Liberty Landing International Airport was in turmoil. Of course, most of the time it’s in some kind of turmoil, but this was different. We weren’t digging a plane out of the crops after a groundloop or an engine failure. That kind of turmoil is pretty much an everyday event. This time the uproar was caused by the presence of a new plane on the field.
The “Seagull” got its first public exposure at the Salute to Veterans Air Show. Surprisingly, it is trailer friendly.
The arrival of a new plane is normally a time of intense interest from the airport bums who inhabit the field, not to mention the stalwart studmuffins (and studmuffinette) of The Kansas City Dawn Patrol. But this plane was a biplane and an amphibian. Well, gosh. That pushed the excitement factor on the field high above normal and approaching pandilerium!
Harvey Cleveland was finishing up the rebuild and modifications to his Mariner amphibian.
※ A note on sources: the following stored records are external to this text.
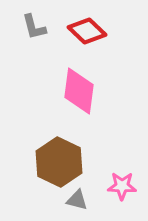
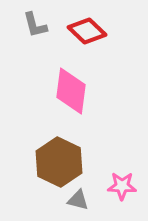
gray L-shape: moved 1 px right, 2 px up
pink diamond: moved 8 px left
gray triangle: moved 1 px right
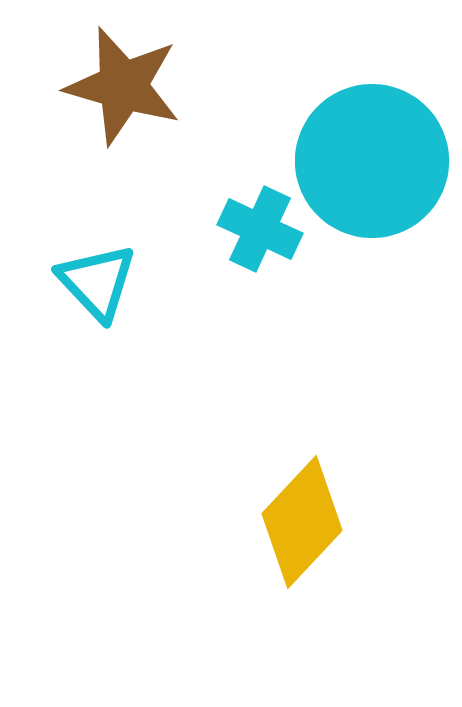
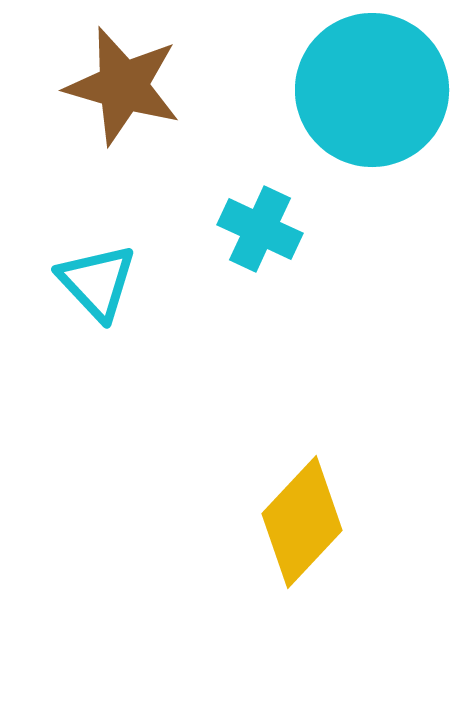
cyan circle: moved 71 px up
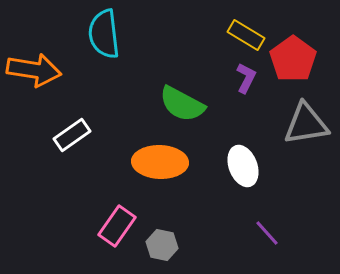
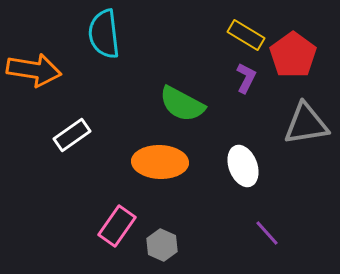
red pentagon: moved 4 px up
gray hexagon: rotated 12 degrees clockwise
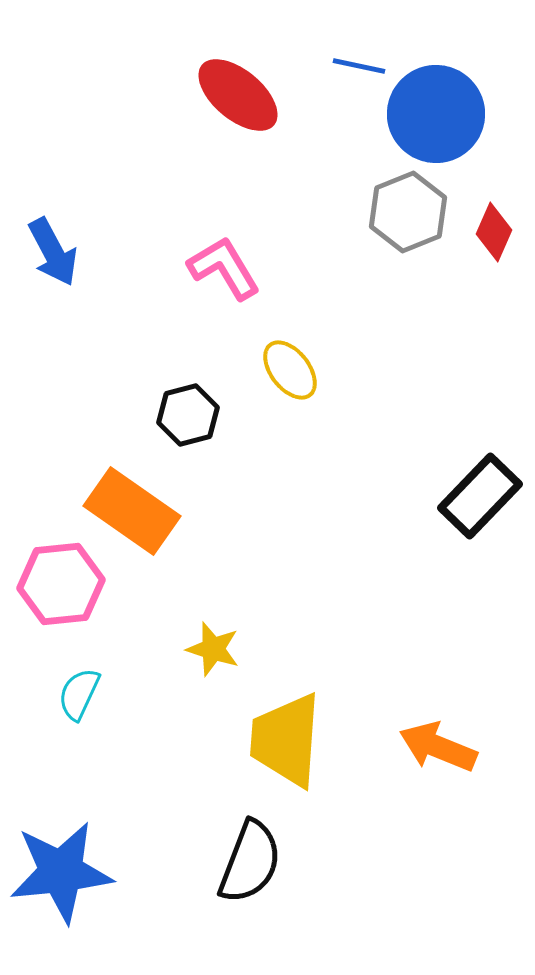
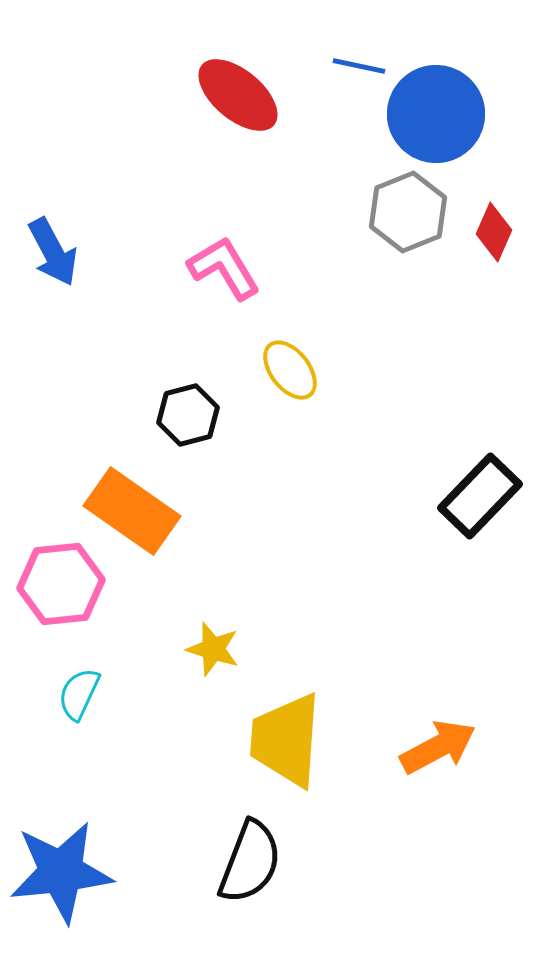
orange arrow: rotated 130 degrees clockwise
He was getting it ready for its FAA inspection as an Experimental/Amateur-Built aircraft. His paperwork was ready. Weight and balance had been figured. The center of gravity numbers for empty, gross and minimum weights came out right where they were supposed to be in the envelope. The only thing keeping us from calling out our local FAA inspector was the aircraft registration, which we expected in the mail any day from the FAA’s main offices in Oklahoma.
A week passed, and no registration.
Then I got a call from Cleveland. The registration had been rejected because he had not printed his name after his signature. That was a bitter, bitter pill to swallow. The bottom line was that the certification process had just been pushed back two or three weeks.
Harvey Cleveland finishes the wiring of the Valley Engineering “Big Bad Twin” 48-hp engine on the Mariner.
Inspiration Strikes
My wife, Sharon, and I were looking at the Mariner and thinking, which is always dangerous.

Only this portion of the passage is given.